Monday, 20 March 2017
“The price, quality and seasonality of Australia’s food is increasingly being affected by climate change with Australia’s future food security under threat….
Australia’s food supply chain is highly exposed to disruption from increasing extreme weather events driven by climate change, with farmers already struggling to cope with more frequent and intense droughts and changing weather patterns.” [Climate Council, October 2015]
It used to be said of Australian families that generally they were only one generation away from the farm and it used to be noted that in the suburbs spreading out from major metropolitan areas in the 1950s and 60s these families lived in relatively small houses on quarter acre lots.
Families then were still close enough to the means of food production to understand the importance of both climate and weather and often supplemented the family diet with chooks in the backyard, along with a couple of fruit trees and a vegie patch. In outer metropolitan and regional areas there was often a rain water tank attached to the house long after town water became available.
Go look in your back yard now. What do you see?
Then have a think about this…….
Climate Council, Feeding a Hungry Nation: Climate change, food and farming in Australia, October 2015 report:
Australia is one of only a handful of countries that produces more food than it consumes and most Australians have access to an abundant and safe food supply. But Australia is also considered one of the most vulnerable developed countries in the world to impacts of the changing climate. Rising temperatures, increased frequency and intensity of extreme weather events, and declining water availability in some of our most important agricultural regions pose significant risks for the nature, distribution, quality, and affordability of our food supply. At the same time, the Australian and global population continues to grow, competition for arable land continues to intensify, and our natural resource base continues to degrade, placing ever-increasing demands on food production systems.
Up to 70% of Australia’s wine-growing regions with a Mediterranean climate (including iconic areas like the Barossa Valley and Margaret River) will be less suitable for grape growing by 2050. Higher temperatures will continue to cause earlier ripening and reduced grape quality, as well as encourage expansion to new areas, including some regions of Tasmania.
Many foods produced by plants growing at elevated CO2 have reduced protein and mineral concentrations, reducing their nutritional value…..
Australia is projected to be one of the most adversely affected regions from future changes in climate in terms of reductions in agricultural production and exports.
Climate impacts on agricultural production in other countries will affect our competitiveness, especially if warmer and wetter conditions elsewhere boost production of key products such as beef and lamb.
This report noted:
Ø Harsher climate conditions will increase use of more heat-tolerant breeds in beef production, some of which have lower meat quality and reproductive rates.
Ø Heat stress reduces milk yield by 10-25% and up to 40% in extreme heatwave conditions.
Ø The yields of many important crop species such as wheat, rice and maize are reduced at temperatures more than 30°C.
Ø Climate change is increasing the variability of crop yields.
Ø Food prices during the 2005- 2007 drought increased at twice the rate of the Consumer Price Index (CPI) with fresh fruit and vegetables the worst hit, increasing 43% and 33% respectively.
Ø Cyclone Larry destroyed 90% of the North Queensland banana crop in 2006, affecting supply for nine months and increasing prices by 500%.
Ø The 2009 heatwave in Victoria decimated fruit crops, with significant production losses of berry and other fruit crops.
Ø There is typically less than 30 days supply of non-perishable food and less than five days supply of perishable food in the supply chain at any one time. Households generally hold only about a 3-5 day supply of food. Such low reserves are vulnerable to natural disasters and disruption to transport from extreme weather.
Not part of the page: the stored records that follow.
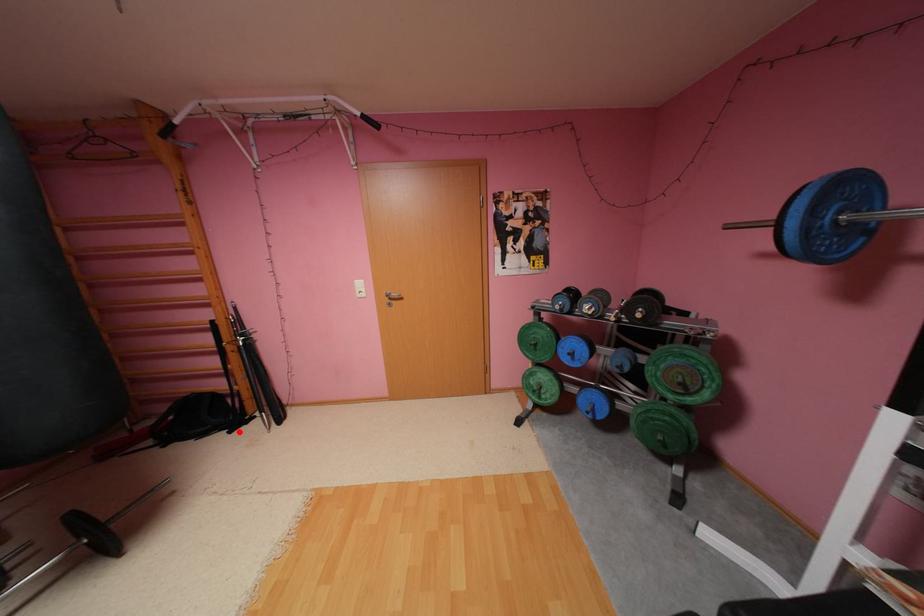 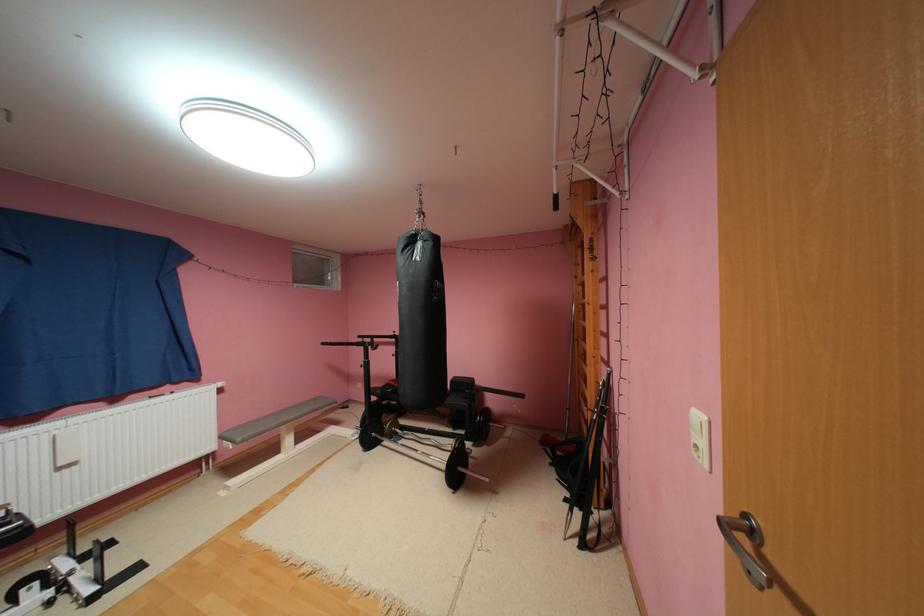 In the second image, find the point that corresponds to the highlighted location in the first image.

(575, 500) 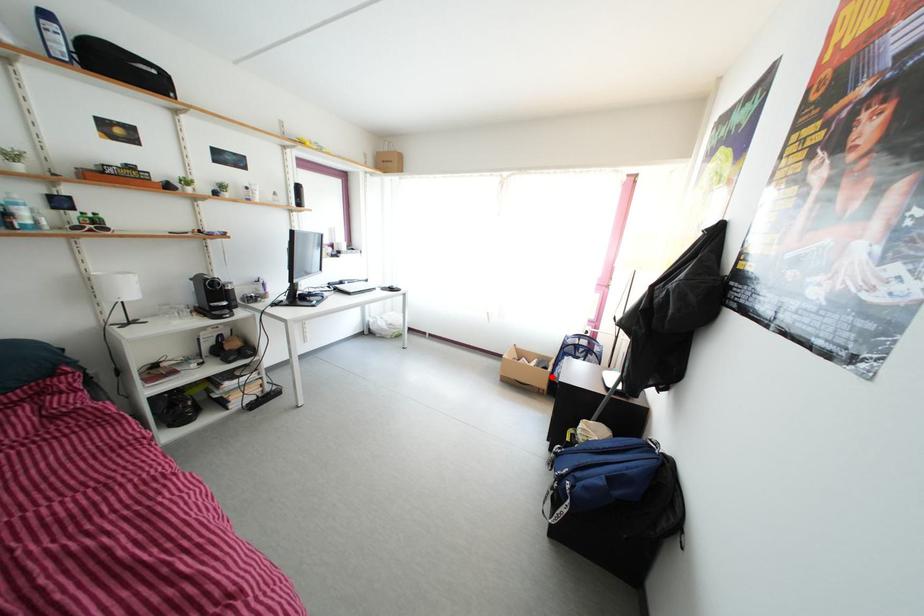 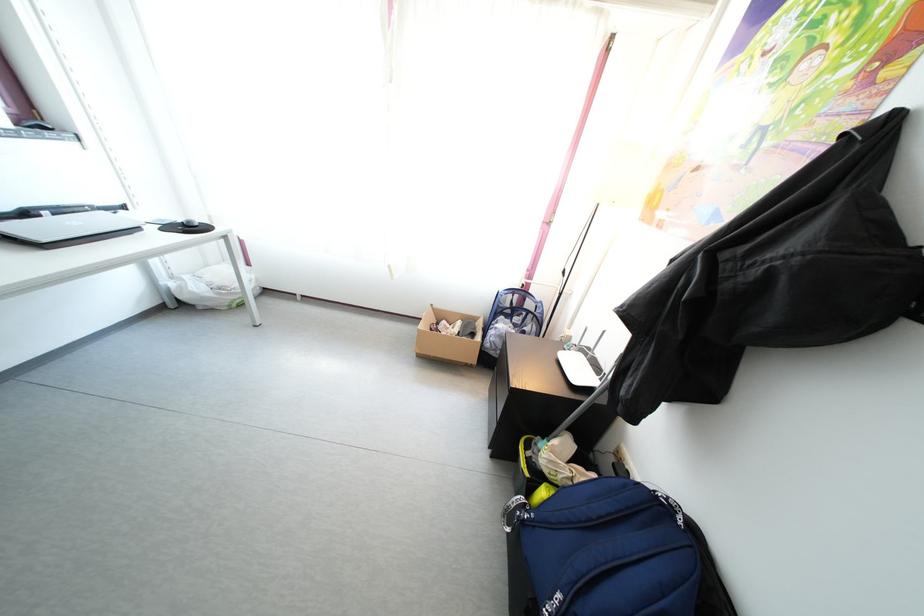 Question: I am providing you with two images of the same scene from different viewpoints. A red point is marked on the first image. Is the red point's position out of view in image 2?

Choices:
 (A) Yes
 (B) No

Answer: (B) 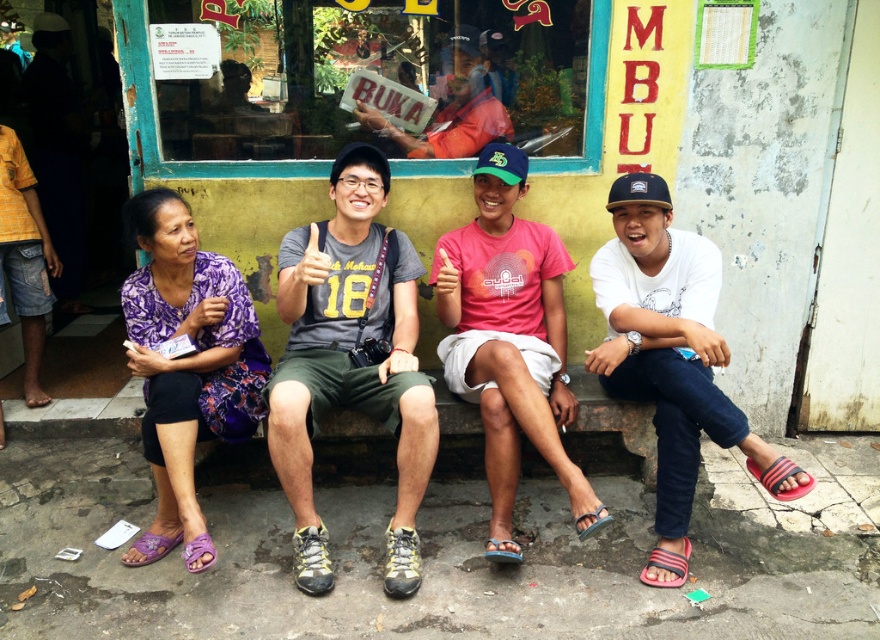 Who is higher up, pink cotton shirt at center or matte orange shirt at upper center?

matte orange shirt at upper center is higher up.

Find the location of `pink cotton shirt at center`. pink cotton shirt at center is located at coordinates (510, 339).

Does point (206, 337) come in front of point (433, 141)?

That is True.

Locate an element on the screen. purple printed dress at lower left is located at coordinates (186, 364).

Which is more to the right, gray fabric shirt at center or matte orange shirt at upper center?

Positioned to the right is matte orange shirt at upper center.

Who is higher up, gray fabric shirt at center or matte orange shirt at upper center?

matte orange shirt at upper center is higher up.

Is point (301, 234) positioned behind point (460, 129)?

No, (301, 234) is closer to viewer.

Locate an element on the screen. This screenshot has height=640, width=880. gray fabric shirt at center is located at coordinates (352, 360). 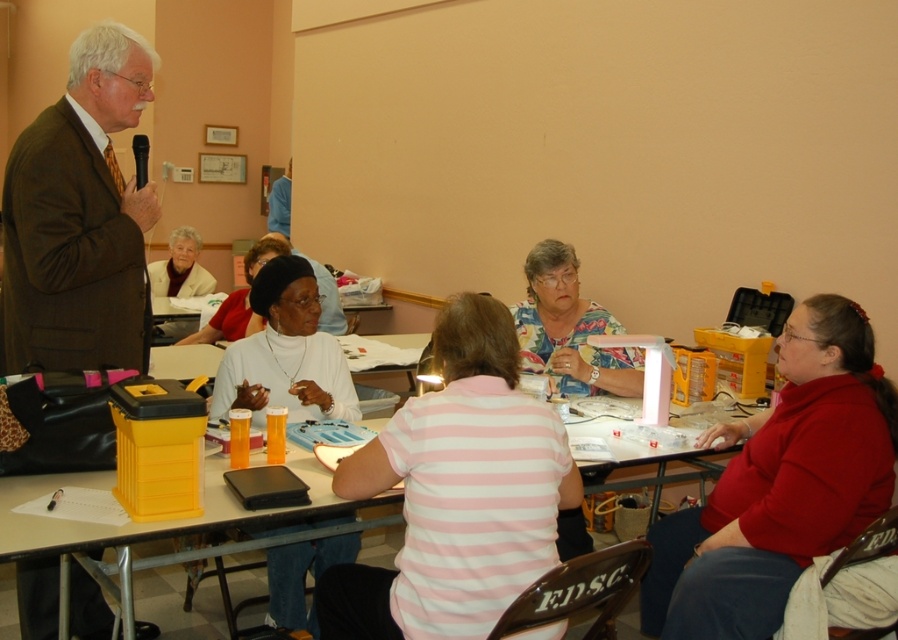 You are standing in the room and want to hand out a document to both the person wearing the pink striped shirt at center and the person wearing the white fabric shirt at center. Which one can you reach first without moving from your current position?

You can reach the pink striped shirt at center first because it is closer to you than the white fabric shirt at center.

You are a photographer standing at the camera position. You need to take a closeup photo of the red matte sweater at lower right. The camera has a minimum focusing distance of 1.5 meters. Can you take the photo without moving the camera or the sweater?

The distance between the red matte sweater at lower right and the camera is 2.09 meters, which is greater than the minimum focusing distance of 1.5 meters. Therefore, you can take the closeup photo without moving either the camera or the sweater. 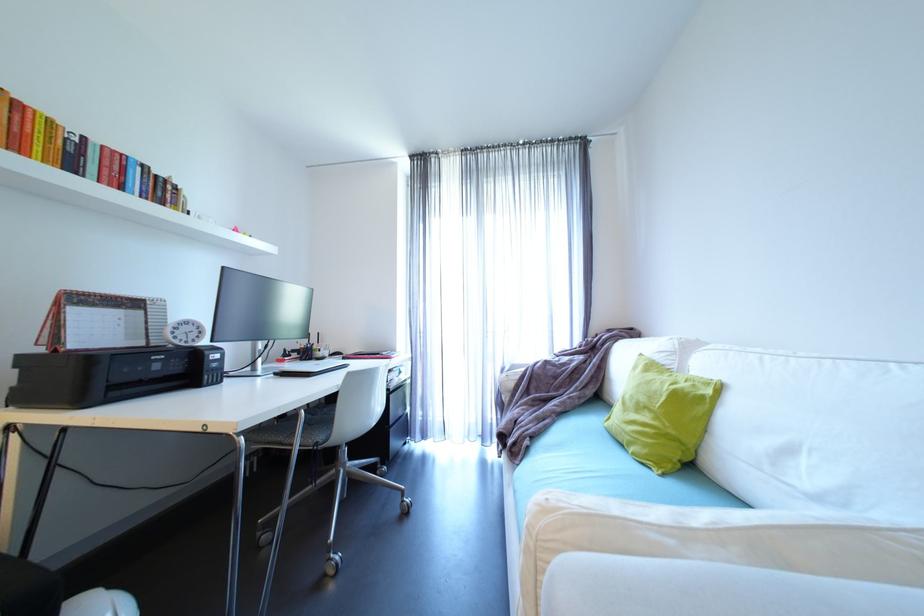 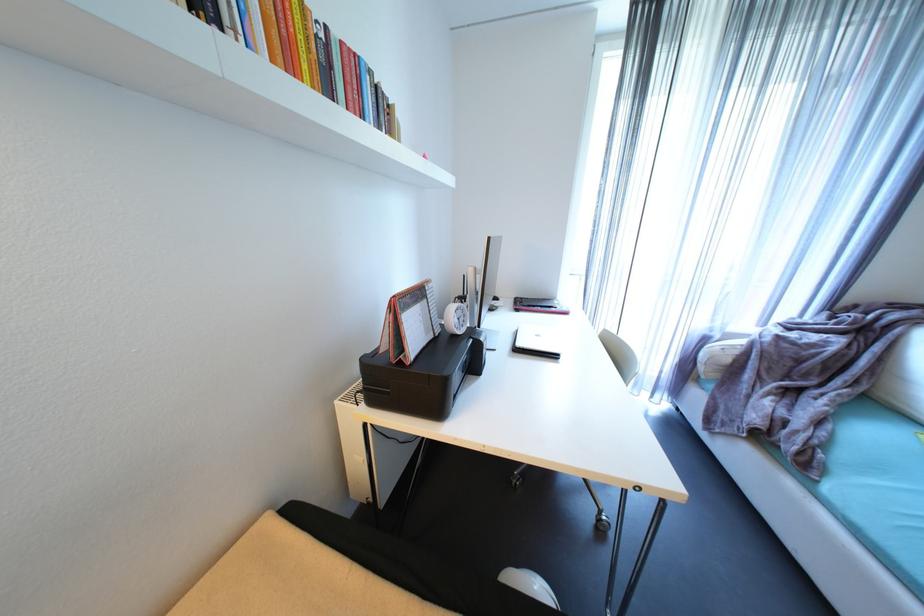 Question: What movement of the cameraman would produce the second image?

Choices:
 (A) Left
 (B) Right
 (C) Forward
 (D) Backward

Answer: (A) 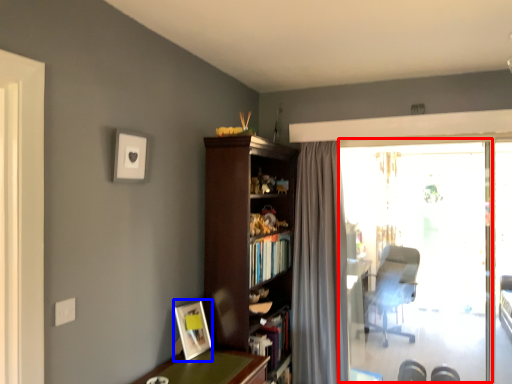 Question: Which of the following is the farthest to the observer, window screen (highlighted by a red box) or picture frame (highlighted by a blue box)?

Choices:
 (A) window screen
 (B) picture frame

Answer: (A) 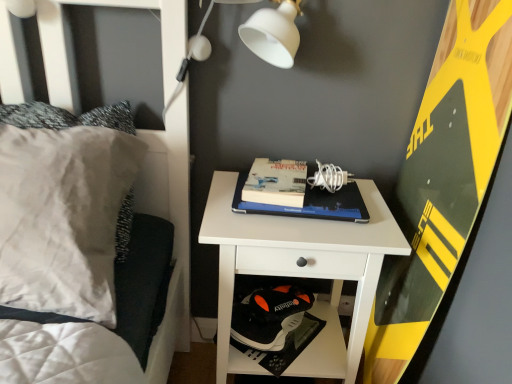 The width and height of the screenshot is (512, 384). Identify the location of free point above hardcover book at center, which is the 1th paperback book from left to right (from a real-world perspective). (278, 179). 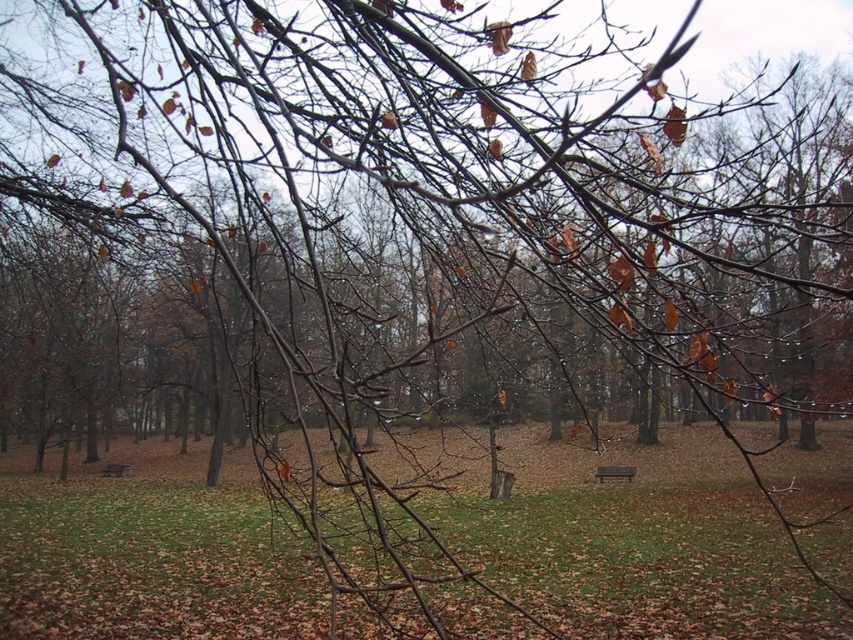 Question: Does brown wooden bench at center have a lesser width compared to wooden bench at center?

Choices:
 (A) no
 (B) yes

Answer: (B)

Question: Does brown wooden bench at center have a smaller size compared to wooden bench at center?

Choices:
 (A) yes
 (B) no

Answer: (A)

Question: Which of the following is the closest to the observer?

Choices:
 (A) (107, 468)
 (B) (602, 472)

Answer: (B)

Question: Observing the image, what is the correct spatial positioning of brown wooden bench at center in reference to wooden bench at center?

Choices:
 (A) left
 (B) right

Answer: (B)

Question: Which point is farther to the camera?

Choices:
 (A) (126, 468)
 (B) (631, 480)

Answer: (A) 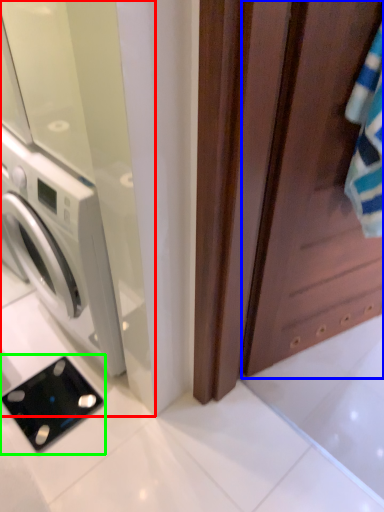 Question: Which object is positioned farthest from screen door (highlighted by a red box)? Select from screen door (highlighted by a blue box) and appliance (highlighted by a green box).

Choices:
 (A) screen door
 (B) appliance

Answer: (B) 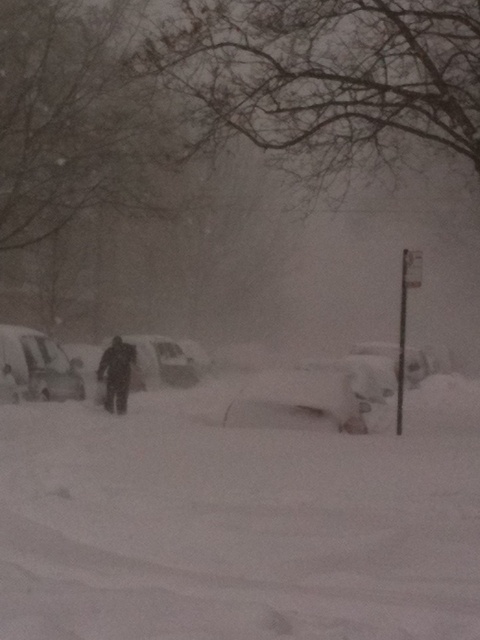 Can you confirm if white fluffy snow at center is taller than white matte car at center?

In fact, white fluffy snow at center may be shorter than white matte car at center.

Describe the element at coordinates (240, 516) in the screenshot. I see `white fluffy snow at center` at that location.

At what (x,y) coordinates should I click in order to perform the action: click on white fluffy snow at center. Please return your answer as a coordinate pair (x, y). The height and width of the screenshot is (640, 480). Looking at the image, I should click on click(x=240, y=516).

Image resolution: width=480 pixels, height=640 pixels. Identify the location of white fluffy snow at center. (240, 516).

From the picture: Does snow-covered sedan at left appear under white matte car at center?

No, snow-covered sedan at left is not below white matte car at center.

Is snow-covered sedan at left shorter than white matte car at center?

No.

Consider the image. Who is more distant from viewer, [16,333] or [145,362]?

Point [145,362]

Locate an element on the screen. This screenshot has height=640, width=480. snow-covered sedan at left is located at coordinates [x=35, y=368].

Consider the image. Can you confirm if snow-covered sedan at left is positioned to the left of dark gray fabric skier at center?

Yes, snow-covered sedan at left is to the left of dark gray fabric skier at center.

Is point (80, 396) positioned after point (122, 401)?

Yes, point (80, 396) is farther from viewer.

Identify the location of snow-covered sedan at left. Image resolution: width=480 pixels, height=640 pixels. (35, 368). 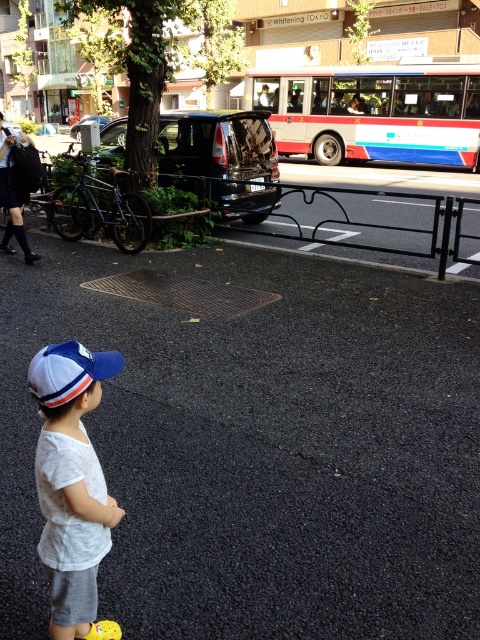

Ø During the 2011 Queensland floods, several towns such as Rockhampton were cut off for up to two weeks, preventing food resupply. Brisbane came within a day of running out of bread.
Perhaps it’s time to pick up the phone and call your local state and federal members of parliament to ask them what they and their political party are actually doing - by way of implemented policies and/or legislation - to protect your family’s food and water security now that climate change is a fact of life.
* The Climate Council is an independent non-profit organisation funded by donations by the public.